1 pound beef tenderloin, at room temperature
About 1/2 teaspoon freshly ground black pepper
2 tablespoons Thai fish sauce (nam pla) or more to taste
5 tablespoons fresh lime juice, or more to taste
2 to 3 bird chiles or serrano chiles, minced
1/2 cup thinly sliced shallots
4 scallions, cut into 1/2-inch lengths
1/2 cup packed fresh coriander leaves, plus a few sprigs for garnish
2 tablespoons finely chopped fresh mint
1 English cucumber, scored lengthwise with a fork and thinly sliced
1. Preheat a broiler or a grill. Slice the tenderloin lengthwise. Rub both sides of the meat with freshly ground black pepper, rubbing with some force to rub the pepper into the meat.
2. To broil, place the meat on a broiling rack so that the meat is 3 to 5 inches from the broiling element. Broil for 6 or 7 minutes on one side, then turn and broil for 6 to 7 minutes on the other side, or until medium-rare.
OR 2. To grill, place on the grill and cook until medium-rare, 5 to 8 minutes on each side.

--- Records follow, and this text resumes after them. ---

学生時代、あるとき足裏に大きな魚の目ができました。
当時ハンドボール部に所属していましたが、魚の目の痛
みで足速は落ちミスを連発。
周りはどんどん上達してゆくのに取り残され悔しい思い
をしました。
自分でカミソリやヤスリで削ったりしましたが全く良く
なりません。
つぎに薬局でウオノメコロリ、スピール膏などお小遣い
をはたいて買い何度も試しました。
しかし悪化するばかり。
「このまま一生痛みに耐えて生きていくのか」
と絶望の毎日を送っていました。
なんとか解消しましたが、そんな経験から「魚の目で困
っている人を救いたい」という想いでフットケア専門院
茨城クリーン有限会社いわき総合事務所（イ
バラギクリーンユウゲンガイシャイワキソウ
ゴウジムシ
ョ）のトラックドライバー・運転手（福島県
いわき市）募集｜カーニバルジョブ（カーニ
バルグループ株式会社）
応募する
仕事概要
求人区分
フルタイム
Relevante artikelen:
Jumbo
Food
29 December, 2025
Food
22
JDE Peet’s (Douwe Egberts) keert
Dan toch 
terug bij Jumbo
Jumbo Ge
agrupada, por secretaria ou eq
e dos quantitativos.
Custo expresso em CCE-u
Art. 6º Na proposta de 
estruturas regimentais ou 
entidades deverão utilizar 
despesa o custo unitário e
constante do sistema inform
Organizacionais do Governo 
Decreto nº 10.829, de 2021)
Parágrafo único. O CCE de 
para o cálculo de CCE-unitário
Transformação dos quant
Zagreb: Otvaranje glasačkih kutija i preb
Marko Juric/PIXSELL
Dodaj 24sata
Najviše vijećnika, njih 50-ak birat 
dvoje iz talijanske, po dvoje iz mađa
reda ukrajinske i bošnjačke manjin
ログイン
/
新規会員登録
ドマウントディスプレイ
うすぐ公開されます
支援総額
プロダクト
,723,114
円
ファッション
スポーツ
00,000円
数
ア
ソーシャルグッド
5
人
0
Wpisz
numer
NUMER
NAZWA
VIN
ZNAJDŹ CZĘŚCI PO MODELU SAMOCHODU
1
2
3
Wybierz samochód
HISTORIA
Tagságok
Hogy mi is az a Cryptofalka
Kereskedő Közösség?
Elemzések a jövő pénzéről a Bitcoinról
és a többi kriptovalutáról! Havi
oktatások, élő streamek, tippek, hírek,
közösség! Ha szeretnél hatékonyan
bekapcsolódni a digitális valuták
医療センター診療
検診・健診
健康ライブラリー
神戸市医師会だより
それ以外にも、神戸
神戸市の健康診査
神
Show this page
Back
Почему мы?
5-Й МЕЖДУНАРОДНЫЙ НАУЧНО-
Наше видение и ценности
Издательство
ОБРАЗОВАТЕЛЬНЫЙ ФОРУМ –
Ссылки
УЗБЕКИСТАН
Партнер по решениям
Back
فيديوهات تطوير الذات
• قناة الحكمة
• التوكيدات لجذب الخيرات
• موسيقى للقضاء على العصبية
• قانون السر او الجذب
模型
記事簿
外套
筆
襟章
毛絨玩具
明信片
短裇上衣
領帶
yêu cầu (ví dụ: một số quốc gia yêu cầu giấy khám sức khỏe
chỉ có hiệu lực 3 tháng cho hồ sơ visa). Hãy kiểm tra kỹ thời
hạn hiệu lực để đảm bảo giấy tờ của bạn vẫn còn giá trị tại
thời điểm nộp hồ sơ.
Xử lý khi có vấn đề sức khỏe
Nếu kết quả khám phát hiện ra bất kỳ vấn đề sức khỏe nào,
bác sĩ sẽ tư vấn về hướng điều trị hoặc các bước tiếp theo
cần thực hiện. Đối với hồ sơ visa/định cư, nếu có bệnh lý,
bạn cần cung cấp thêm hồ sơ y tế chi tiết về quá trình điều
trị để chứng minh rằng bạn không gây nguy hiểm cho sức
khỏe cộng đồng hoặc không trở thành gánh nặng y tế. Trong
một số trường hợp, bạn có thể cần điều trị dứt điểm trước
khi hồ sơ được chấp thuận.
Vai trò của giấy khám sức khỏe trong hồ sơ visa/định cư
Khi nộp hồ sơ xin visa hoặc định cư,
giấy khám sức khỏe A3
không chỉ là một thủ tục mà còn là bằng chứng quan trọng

3. Let the meat cool for 30 minutes to 1 hour, so that it is easy to slice. (The cooled meat can be put into the refrigerator covered and then sliced several hours later, if more convenient .)
4. Slice the meat as thin as possible with a sharp chef's knife or cleaver, cutting across the grain.
5. In a large bowl, mix the fish sauce, lime juice, and chiles. Toss in the meat, shallots, and scallions and mix to blend all the different tastes. Mix in the coriander leaves and mint. Taste the salad for a good balance between the salty fish sauce, the sour lime sauce, and the hot chiles, and adjust according to your taste.
6. Arrange the slices of cucumber around the edge of a decorative plate or platter, then arrange the salad in a mound in the center. Garnish with coriander sprigs and serve.